The fact of the matter is that reports of living dinosaurs in Africa have been heavily influenced by colonialism. These alleged encounters describe dinosaurs not as we know them to have looked today, but instead how they were portrayed in European and American artwork pre-1970. Cryptozoologists have had a bad habit of leading witnesses into describing dinosaurs this way, something they freely admit to in ignorance of how ethically questionable this practice is.

I recommend you read these articles and actually learn something about this topic before going on another rant.

https://blogs.scientificamerican.com/tetrapod-zoology/misreading-the-mokele-mbembe-the-mokele-mbembe-part-1/

https://www.skepticblog.org/2011/06/29/a-living-dinosaur-in-the-congo-part-2/

So, cryptozoologists (of which I am not one, by the way) show the local people a "wrong" image of a brontosaurus or apatosaurus.  Through great devotion and dedication, logical reasoning, and scanty material evidence, they deducted that this mighty dinosaur actually looked differently than what was thought before.  Not only did they ridicule (yes, given the circumstances, it IS my favourite word) the previous portrayal and notion of a brontosaurus/apatosaurus, but now this older image has become "colonialist", whatever it means (I didn't know that science whose main concern are dinoaurs, not humans, could imagine/portray such dinosaurs in a "colonialist" way, but let it be).

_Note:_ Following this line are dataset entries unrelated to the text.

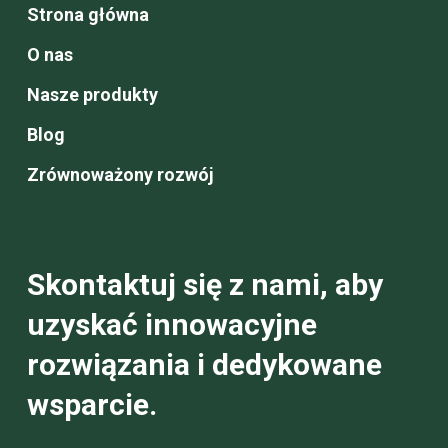
Strona główna
O nas
Nasze produkty
Blog
Zrównoważony rozwój
Skontaktuj się z nami, aby
uzyskać innowacyjne
rozwiązania i dedykowane
wsparcie.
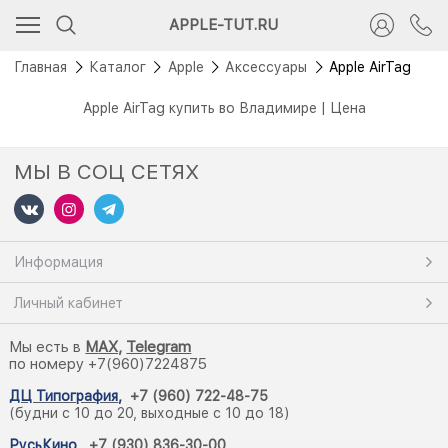
APPLE-TUT.RU
Главная
Каталог
Apple
Аксессуары
Apple AirTag
Apple AirTag купить во Владимире | Цена
МЫ В СОЦ СЕТЯХ
Информация
Личный кабинет
Мы есть в
M
AX,
Telegram
по номеру +7(960)7224875
ДЦ Типография
,
+7 (960) 722-48-75
(будни с 10 до 20, выходные с 10 до 18)
РусьКино
,
+7 (930) 836-30-00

So, what does it prove?  Even if the way such dinosaurs were portrayed prior to the 1970s is outdated and "colonialist" (By the way, did you see the images cryptozoological researchers have shown to the locals? You seem so sure they are/were outdated, it almost feels you were part of the expedition), are such animals as the pre-1970s artwork presents any less "weird", mysterious and interesting than in if it reminded instead the post-1970s artwork?  Witnesses all confirm a bulky body, a long neck, a snake-like head, a masive long tail. And they point out to an image of a brontosaurus/apatosaurus, even if it is from pre-1970s.

This is exactly what I am talking about: you speak from science.  Science has convinced you that your viewpoint is the only one.  Hence, there is no point in going to Africa and researching this animal at all, because it does not exist at all, or is in fact a well-known animal.  They, in turn, speak from observation and experience.  Now, if they were not some forest-dwelling hunters from a small village that time forgot, but instead if they were established scientists from leading African, or perhaps even European or American universities, but if they still claimed that they saw what they saw, would you still disbelief them or contest/dicredit it?  Why do you descrespect them, but first of all, their experience, sense of observation, etc?  And who says it MUST be a dinosaur?

As to no non-avian dinosaur (once again, I do NOT claim the Mokele-Mbembe, or any similar creature, MUST be a dinosaur, I claim it reminds a dinosaur) not having been filmed, photographed etc. First, I hope you realise just how vastly unexplored some areas of the African jungle are?  Secondly, who says the Mokele-Mbembe must live in herds, perhaps they are very solitary? Third, if you say about lack of photo/video, you are mistaken, such photo/video exists, although - admittedly - the images are just too blurred to prove anything for, but also against, the existence of the animal.